The first time a fintech actually needs its disaster recovery plan is usually the first time anyone reads it past page two. By that point the database is corrupt, the on-call engineer is improvising, and the executive on the call is asking questions that should have had answers six months ago. This post is about how to avoid being that team.
Two documents, two audiences
A working DR programme has two artefacts that often get confused. The first is the DR plan: a board-facing document that describes scope, objectives (RTO and RPO), governance, roles, and the testing schedule. It's what your auditor and the FSCA Joint Standard 2 of 2024 want to see. The second is the runbook: an operational document with step-by-step instructions, contact lists, command snippets, and decision trees. It's what the engineer reads at 2 a.m. while the production database is on fire.
Most SA fintechs we audit have the first document. Many of those documents have not been updated in over a year. Few have the second, and the ones that exist are usually a Confluence page that documents the system as it was at the time of the last reorganisation.
RTO and RPO: the numbers everyone agrees to and forgets
RTO (Recovery Time Objective) is the maximum acceptable time the system can be down. RPO (Recovery Point Objective) is the maximum acceptable amount of data loss measured in time. RTO 4 hours means "we must be back up within 4 hours of the incident starting." RPO 15 minutes means "we can tolerate losing up to 15 minutes of data."
For each critical system, you need a defensible RTO and RPO that the business has actually signed off on. "ASAP" is not an RTO. "Zero" is not an RPO unless you have synchronous multi-region replication and an entire budget conversation behind it.
For a typical SA fintech, sensible targets might be: customer-facing transaction systems RTO 1 hour, RPO 5 minutes. Internal admin systems RTO 8 hours, RPO 1 hour. Reporting and analytics RTO 24 hours, RPO 24 hours. Don't apply the strictest target to everything; you'll spend a fortune backing up data that doesn't need it.
The numbers drive everything else: how often you snapshot, how you architect backups, what your hot-standby looks like, what you put on retainer with vendors. Get the numbers wrong and you build the wrong system.
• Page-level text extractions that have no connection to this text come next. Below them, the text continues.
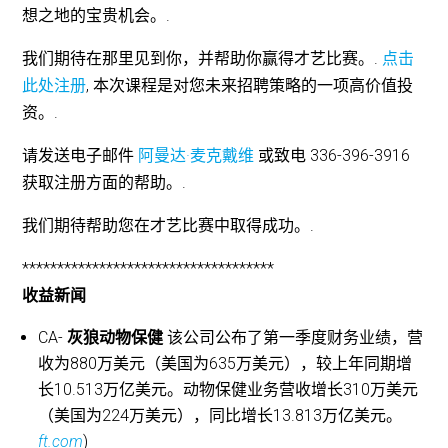
想之地的宝贵机会。.
我们期待在那里见到你，并帮助你赢得才艺比赛。.
点击
此处注册
, 本次课程是对您未来招聘策略的一项高价值投
资。.
请发送电子邮件
阿曼达·麦克戴维
或致电 336-396-3916
获取注册方面的帮助。.
我们期待帮助您在才艺比赛中取得成功。.
************************************
收益新闻
CA-
灰狼动物保健
该公司公布了第一季度财务业绩，营
收为880万美元（美国为635万美元），较上年同期增
长10.513万亿美元。动物保健业务营收增长310万美元
（美国为224万美元），同比增长13.813万亿美元。
ft.com
)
Backup architecture that actually survives
Three rules that resolve 80% of the design conversations:
3-2-1. At least three copies of important data, on at least two different storage media, with at least one off-site. Still the correct baseline 40 years after IBM wrote it down.
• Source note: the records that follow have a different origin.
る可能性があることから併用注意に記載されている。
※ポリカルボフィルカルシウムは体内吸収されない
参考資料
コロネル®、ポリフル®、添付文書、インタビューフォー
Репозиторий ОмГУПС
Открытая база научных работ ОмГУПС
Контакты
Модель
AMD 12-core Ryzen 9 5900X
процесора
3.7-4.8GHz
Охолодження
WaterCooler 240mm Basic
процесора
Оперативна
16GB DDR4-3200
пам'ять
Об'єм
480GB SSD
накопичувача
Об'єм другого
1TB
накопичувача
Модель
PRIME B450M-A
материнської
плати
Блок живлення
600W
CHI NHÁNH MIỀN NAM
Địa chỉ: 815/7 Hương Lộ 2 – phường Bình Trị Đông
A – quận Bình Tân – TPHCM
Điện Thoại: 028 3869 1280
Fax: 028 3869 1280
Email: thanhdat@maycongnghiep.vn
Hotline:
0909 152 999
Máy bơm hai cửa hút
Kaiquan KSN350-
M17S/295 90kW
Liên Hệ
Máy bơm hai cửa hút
Immutability. At least one backup must be write-once-read-many for your retention period. If ransomware reaches your live system, it cannot reach your immutable backup. AWS S3 Object Lock and equivalent features at Azure and GCP are the production-grade way to achieve this.
Test restore, not just backup. A backup you have never restored is a backup that probably does not work. Restore drills, on a defined cadence, into a clean environment, with verification that the restored data is queryable and complete.
The most common failure pattern in fintech DR audits: backups are running, snapshots are accumulating, the dashboards are green, and the team has never restored a full system end-to-end. When the day comes, they discover the backup excluded the WAL files, or the encryption key rotation broke the older snapshots, or the restore takes 14 hours and the RTO is 4.
The runbook nobody wants to write
This is the document that turns a DR plan from a compliance exercise into an operational capability. A good runbook has, for each defined incident scenario:
Detection (how does someone know this is happening?). Triage (what's the first thing the on-call does to confirm and bound the problem?). Escalation (who do they call, in what order, with what authority?). Decision points (the explicit moments where someone has to choose between options, and who gets to make the call). Recovery steps (the specific commands, in order). Verification (how do you know the recovery worked?). Communication (what do customers, regulators, the press get told, when?).
The runbook is opinionated and specific. "Restore the database" is not a runbook step. "Trigger the most recent RDS snapshot via this AWS console URL, wait for status=available, run this SQL script to reindex the orders table, validate the row count matches the value in incident-bot Slack channel #ops-restore" is a runbook step.
Tabletop exercises and why they matter
A tabletop exercise is a structured walkthrough of an incident scenario with the team that would actually respond. Two to three hours, a facilitator, a written scenario that unfolds as the exercise progresses, no real systems touched. Each team member describes what they would do, who they would call, what they would say.
The tabletop surfaces three things that no document can. Gaps in the runbook (steps that turn out to be ambiguous, decisions that have no owner, contact details that are out of date). Coordination failures (the security lead thinks legal is calling the Regulator, legal thinks the CEO is, the CEO is on a flight). Authority gaps (the system that requires the CTO to approve a restore, when the CTO is the one whose laptop just got encrypted).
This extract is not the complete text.